The jury subsequently issued a defense verdict on all counts.
Conceding that the 93A claim was derivative of the fraud and misrepresentation claim, the plaintiff on appeal argued that by requiring the jury to find liability for fraud and misrepresentation, which requires plaintiffs to prove they reasonably relied on the defendant’s deceptive statements, the judge imposed an improperly restrictive standard for 93A liability, which does not require proof or such reliance.
The Appeals Court agreed.
“[W]e conclude that the plaintiff made ‘a plausible showing that the jury might have reached a different result absent the erroneous instruction,’” Judge Robert E. Toone Jr. wrote for the panel, quoting the Appeals Court’s 2022 decision in Main v. R.J. Reynolds Tobacco Co., et al. “The judge’s instruction effectively precluded a finding of liability under c. 93A unless the jury also found liability under the more restrictive standard for fraud and misrepresentation.
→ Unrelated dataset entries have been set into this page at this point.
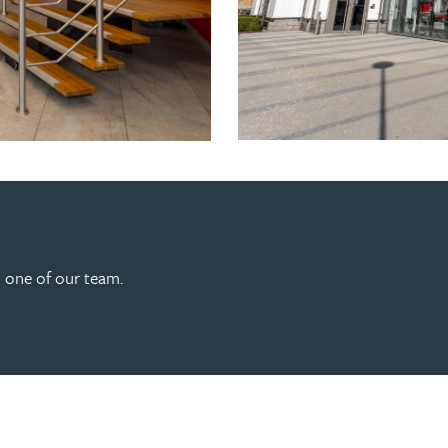
h one of our team.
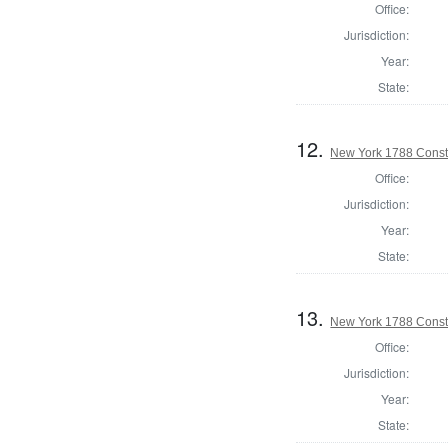
Office:
Jurisdiction:
Year:
State:
12.
New York 1788 Consti
Office:
Jurisdiction:
Year:
State:
13.
New York 1788 Consti
Office:
Jurisdiction:
Year:
State:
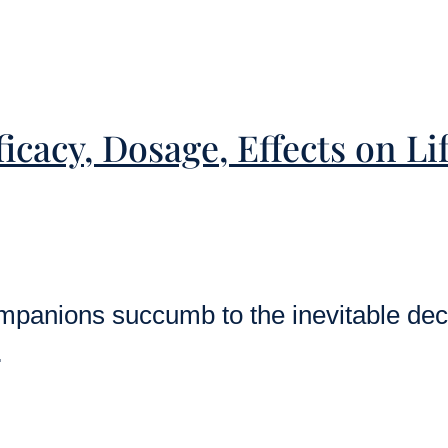
icacy, Dosage, Effects on L
mpanions succumb to the inevitable decl
…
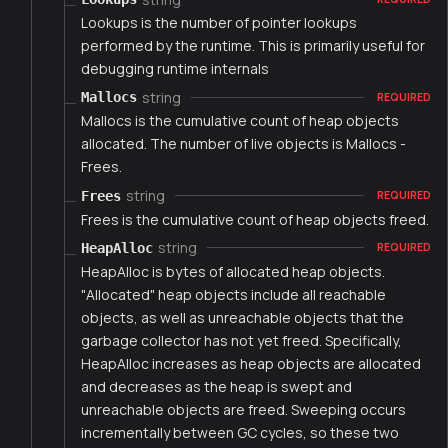
Lookups is the number of pointer lookups
performed by the runtime. This is primarily useful for
debugging runtime internals
string
Mallocs
REQUIRED
Mallocs is the cumulative count of heap objects
allocated. The number of live objects is Mallocs -
Frees.
string
Frees
REQUIRED
Frees is the cumulative count of heap objects freed.
string
HeapAlloc
REQUIRED
HeapAlloc is bytes of allocated heap objects.
"Allocated" heap objects include all reachable
objects, as well as unreachable objects that the
garbage collector has not yet freed. Specifically,
HeapAlloc increases as heap objects are allocated
and decreases as the heap is swept and
unreachable objects are freed. Sweeping occurs
incrementally between GC cycles, so these two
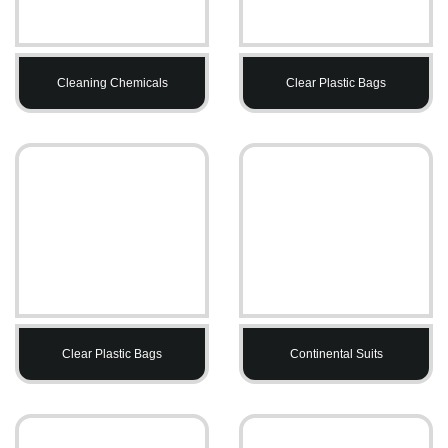
Cleaning Chemicals
Clear Plastic Bags
Clear Plastic Bags
Continental Suits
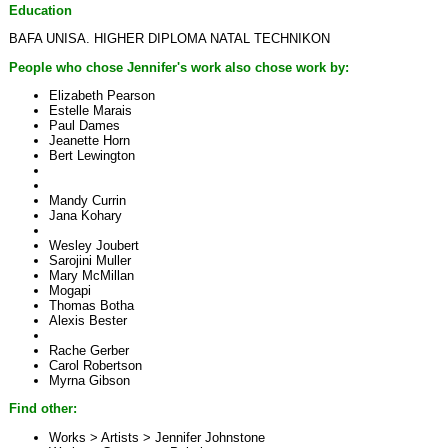
Education
BAFA UNISA. HIGHER DIPLOMA NATAL TECHNIKON
People who chose Jennifer's work also chose work by:
Elizabeth Pearson
Estelle Marais
Paul Dames
Jeanette Horn
Bert Lewington
Mandy Currin
Jana Kohary
Wesley Joubert
Sarojini Muller
Mary McMillan
Mogapi
Thomas Botha
Alexis Bester
Rache Gerber
Carol Robertson
Myrna Gibson
Find other:
Works > Artists >
Jennifer Johnstone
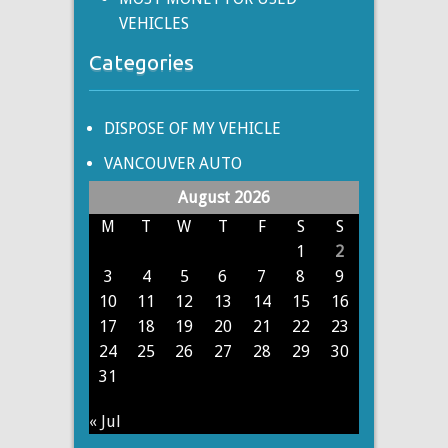
VEHICLES
Categories
DISPOSE OF MY VEHICLE
VANCOUVER AUTO
August 2026
M
T
W
T
F
S
S
1
2
3
4
5
6
7
8
9
10
11
12
13
14
15
16
17
18
19
20
21
22
23
24
25
26
27
28
29
30
31
« Jul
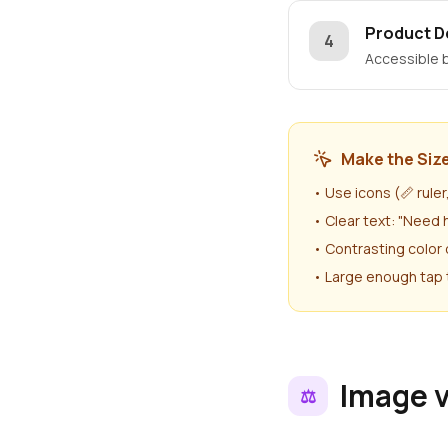
Product D
4
Accessible b
Make the Size
• Use icons (📏 rule
• Clear text: "Need 
• Contrasting color 
• Large enough tap 
Image 
⚖️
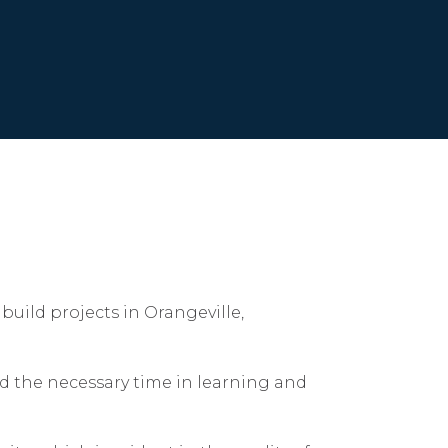
build projects in Orangeville,
d the necessary time in learning and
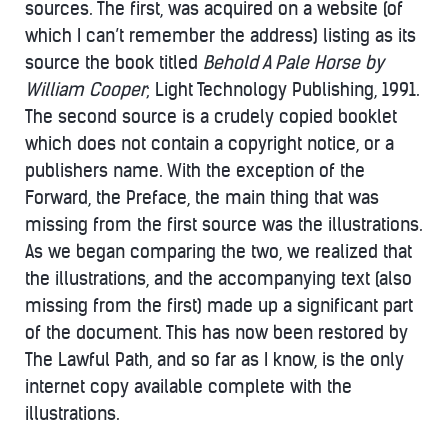
sources. The first, was acquired on a website (of
which I can’t remember the address) listing as its
source the book titled
Behold A Pale Horse by
William Cooper
; Light Technology Publishing, 1991.
The second source is a crudely copied booklet
which does not contain a copyright notice, or a
publishers name. With the exception of the
Forward, the Preface, the main thing that was
missing from the first source was the illustrations.
As we began comparing the two, we realized that
the illustrations, and the accompanying text (also
missing from the first) made up a significant part
of the document. This has now been restored by
The Lawful Path, and so far as I know, is the only
internet copy available complete with the
illustrations.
That ‘unduly narrowed’ the issue for the jury to consider.”
The court also ruled that though plaintiff’s counsel — while objecting to the proposed instruction at the charge conference — did not specifically object to the instruction post-charge as contemplated by Rule 51(b) of the Massachusetts Rules of Civil Procedure, the judge’s acknowledgement pre-charge that “both parties have lodged their objections with regard to the jury instructions as read” was sufficient to preserve the issue for appeal.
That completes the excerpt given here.